▸ **Task to carry out**
For the string "hôtel", state how many lines of the data hold it. Give nothing besides the number.

Stored records
Start of Block

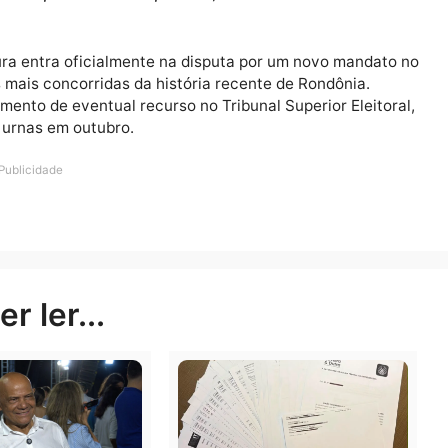
ador justificou a decisão afirmando que foi incentivado
ns pelo interior do Estado.
cípios. Minha rotina de trabalho e de entrega
soas sempre perguntam: ‘E aí, Confúcio, vai à
 essa decisão, resolvi aceitar esse desafio. Va
ha décima primeira campanha”, declarou.
o Moura entra oficialmente na disputa por um novo ma
a das mais concorridas da história recente de Rondôni
 julgamento de eventual recurso no Tribunal Superior El
ão nas urnas em outubro.
Publicidade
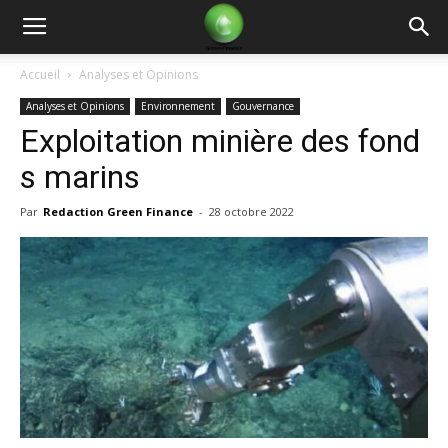
Green
Accueil
Analyses et Opinions
Analyses et Opinions
Environnement
Gouvernance
Finance
Exploitation minière des fond
s marins
Par
Redaction Green Finance
-
28 octobre 2022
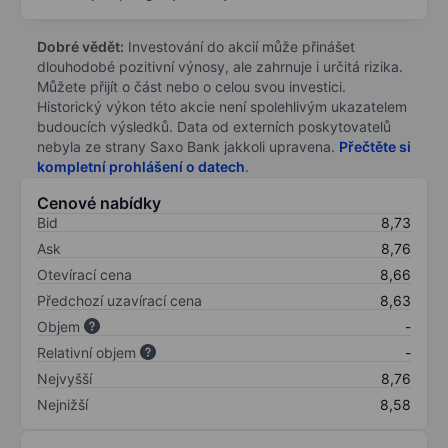
Dobré vědět:
Investování do akcií může přinášet
dlouhodobé pozitivní výnosy, ale zahrnuje i určitá rizika.
Můžete přijít o část nebo o celou svou investici.
Historický výkon této akcie není spolehlivým ukazatelem
budoucích výsledků. Data od externích poskytovatelů
nebyla ze strany Saxo Bank jakkoli upravena.
Přečtěte si
kompletní prohlášení o datech
.
Cenové nabídky
Bid
8,73
Ask
8,76
Otevírací cena
8,66
Předchozí uzavírací cena
8,63
Objem
-
Relativní objem
-
Nejvyšší
8,76
Nejnižší
8,58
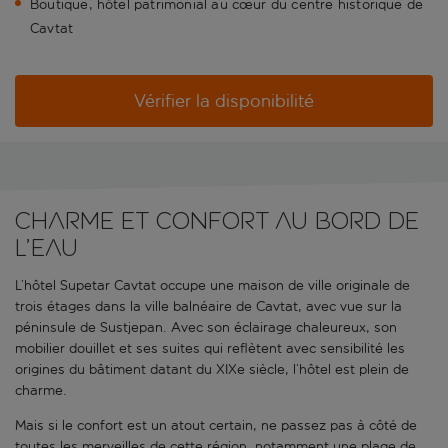
Boutique, hôtel patrimonial au cœur du centre historique de
Cavtat
Vérifier la disponibilité
Charme et confort au bord de
l’eau
L’hôtel Supetar Cavtat occupe une maison de ville originale de
trois étages dans la ville balnéaire de Cavtat, avec vue sur la
péninsule de Sustjepan. Avec son éclairage chaleureux, son
mobilier douillet et ses suites qui reflètent avec sensibilité les
origines du bâtiment datant du XIXe siècle, l’hôtel est plein de
charme.
Mais si le confort est un atout certain, ne passez pas à côté de
toutes les merveilles de cette région, notamment une plage de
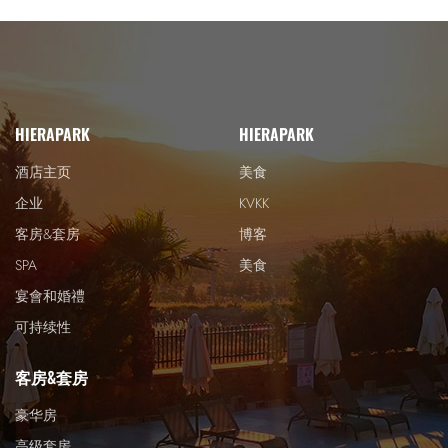
HIERAPARK
HIERAPARK
酒店主页
美食
企业
KVKK
客房&套房
博客
SPA
美食
宴會和婚禮
可持续性
客房&套房
豪华房
高级套房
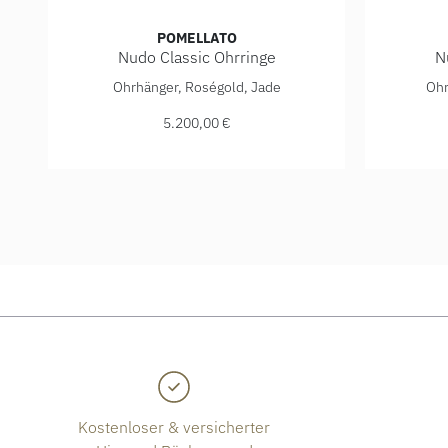
POMELLATO
Nudo Classic Ohrringe
N
Pomellato Nudo Classic Ohrringe, Ref: POC3000O6BK
Pomellat
Ohrhänger, Roségold, Jade
Ohr
5.200,00 €
Kostenloser & versicherter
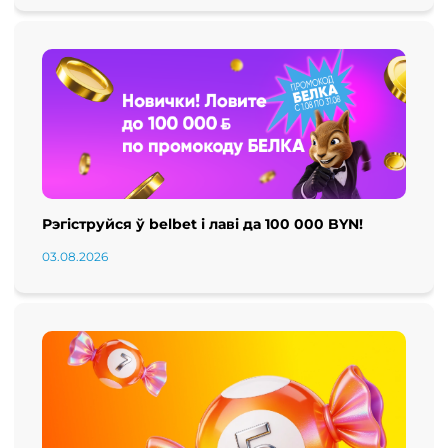
Рэгіструйся ў belbet і лаві да 100 000 BYN!
03.08.2026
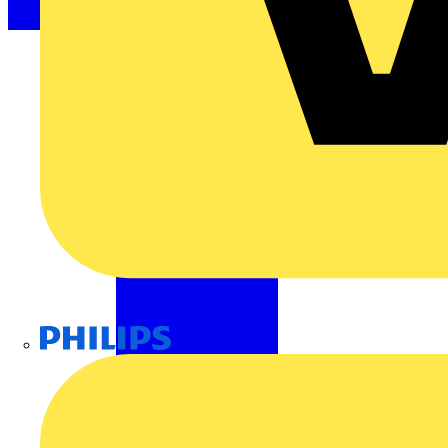
Philips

End of Block

▸ **Task output**
3